Will it work? Almost certainly not.
 
Once a politician earns a reputation, it doesn't disappear after a hastily thrown together "mobilization" scheme in a campaign's final 10 weeks. Donald J. Trump's entry into national politics began in earnest with his obsession over a racist conspiracy theory about the first African-American president's birthplace. Voters are supposed to overlook this if Trump takes a tour of Detroit?
I’m reminded anew of this column in June from the Washington Post’s Dana Milbank.
The things Trump is doing now – disparaging the “Mexican” judge, disqualifying Muslim judges, calling somebody claiming Native American blood “Pocahontas” and singling out “my African American” – is very much in line with what he has been doing for the past year, and before.
 
More than six months ago, I began a column by proposing, “Let’s not mince words: Donald Trump is a bigot and a racist.” His bigotry went back decades, to the Central Park jogger case, and came to include: his leadership of the “birther” movement suggesting President Obama was a foreign-born Muslim, his vulgar expressions for women, his talk of Mexico sending rapists into America, his call for mass deportation, his spats with Latino news outlets, his mocking Asian accent, his tacit acceptance of the claim that Muslims are a “problem” in America, his agreement that American Muslims should be forced to register themselves, his call to ban Muslim immigration, his false claim about American Muslims celebrating 9/11, his tweeting of statistics from white supremacists, his condoning of violence against black demonstrators and his mocking of a journalist with a physical disability.
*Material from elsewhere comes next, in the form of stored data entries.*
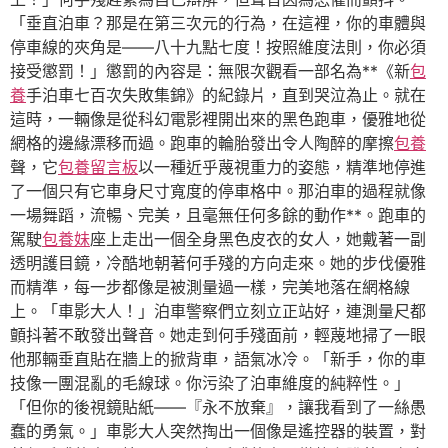
「垂直泊車？那是在第三次元的行為，在這裡，你的車體與
停車線的夾角是——八十九點七度！按照維度法則，你必須
接受懲罰！」懲罰的內容是：無限次觀看一部名為**《新
包
養
手泊車七百次失敗集錦》的紀錄片，直到哭泣為止。就在
這時，一輛像是從科幻電影裡開出來的黑色跑車，優雅地從
網格的邊緣漂移而過。跑車的輪胎發出令人陶醉的摩擦
包養
聲，它
包養留言板
以一種近乎蔑視重力的姿態，精準地停進
了一個只有它車身尺寸寬度的停車格中。那泊車的過程就像
一場舞蹈，流暢、完美，且毫無任何多餘的動作**。跑車的
駕駛
包養妹
座上走出一個全身黑色皮衣的女人，她戴著一副
透明護目鏡，冷酷地朝著何手殘的方向走來。她的步伐優雅
而精準，每一步都像是被測量過一樣，完美地落在網格線
上。「車影大人！」泊車警察們立刻立正站好，連測量尺都
顫抖著不敢發出聲音。她走到何手殘面前，輕蔑地掃了一眼
他那輛垂直貼在牆上的掀背車，語氣冰冷。「新手，你的車
技像一團混亂的毛線球。你污染了泊車維度的純粹性。」
「但你的後視鏡貼紙——『永不放棄』，讓我看到了一絲愚
蠢的勇氣。」車影大人突然掏出一個像是遙控器的裝置，對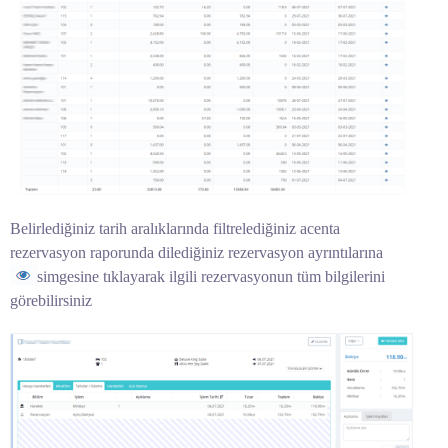
Belirlediğiniz tarih aralıklarında filtrelediğiniz acenta
rezervasyon raporunda dilediğiniz rezervasyon ayrıntılarına
simgesine tıklayarak ilgili rezervasyonun tüm bilgilerini
görebilirsiniz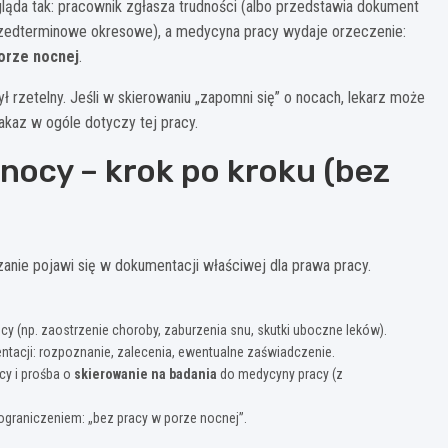
ląda tak: pracownik zgłasza trudności (albo przedstawia dokument
przedterminowe okresowe), a medycyna pracy wydaje orzeczenie:
orze nocnej
.
ł rzetelny. Jeśli w skierowaniu „zapomni się” o nocach, lekarz może
akaz w ogóle dotyczy tej pracy.
nocy – krok po kroku (bez
zanie pojawi się w dokumentacji właściwej dla prawa pracy.
ocy (np. zaostrzenie choroby, zaburzenia snu, skutki uboczne leków).
ntacji: rozpoznanie, zalecenia, ewentualne zaświadczenie.
cy i prośba o
skierowanie na badania
do medycyny pracy (z
graniczeniem: „bez pracy w porze nocnej”.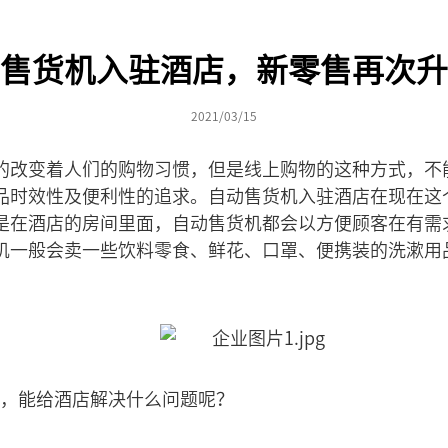
售货机入驻酒店，新零售再次升
2021/03/15
的改变着人们的购物习惯，但是线上购物的这种方式，不
品时效性及便利性的追求。自动售货机入驻酒店在现在这
是在酒店的房间里面，自动售货机都会以方便顾客在有需
机一般会卖一些饮料零食、鲜花、口罩、便携装的洗漱用
，能给酒店解决什么问题呢？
What's more, we can keep this going by looking back a little further: "His first appearance in the New York Times came in the context of his being caught refusing to rent apartments to African-Americans. A former Trump employee has detailed a series of private racist statements and acts – saying “laziness is a trait in blacks,” objecting to black people working for him in accounting, his staff shooing black people off the casino floor when he arrived. Trump has replied that the comments were 'probably true' but berated the person who made them as a 'loser.'"
 
Odds are, Trump and his team realize they can't undo the damage that's been done by the candidate's overt racism. In fact, there's ample reason to believe the Republican campaign's outreach to minority communities isn't really about minority communities at all.
 
"After 15 months of denigrating every nonwhite minority in sight, it's hard to believe that he can actually do significantly better among nonwhites," Republican pollster Whit Ayres told the Washington Post yesterday. "But he may be able to soften his image a bit with some Republicans and maybe a few independent whites who have been put off by his harshness thus far."
 
It's an important detail, which Slate's Jamelle Bouie highlighted on Monday: Trump is "not trying to win over black voters.... No, the point here -- and the overall goal of this latest 'pivot' -- is to salvage Trump's standing with college-educated whites, who have turned decisively against the alleged billionaire for his outright bigotry and general buffoonery."
 
There's no reason to believe the gambit will be effective on these voters, either, but given the state of the race, the GOP nominee and his new leadership team have likely come to the conclusion that they have no choice.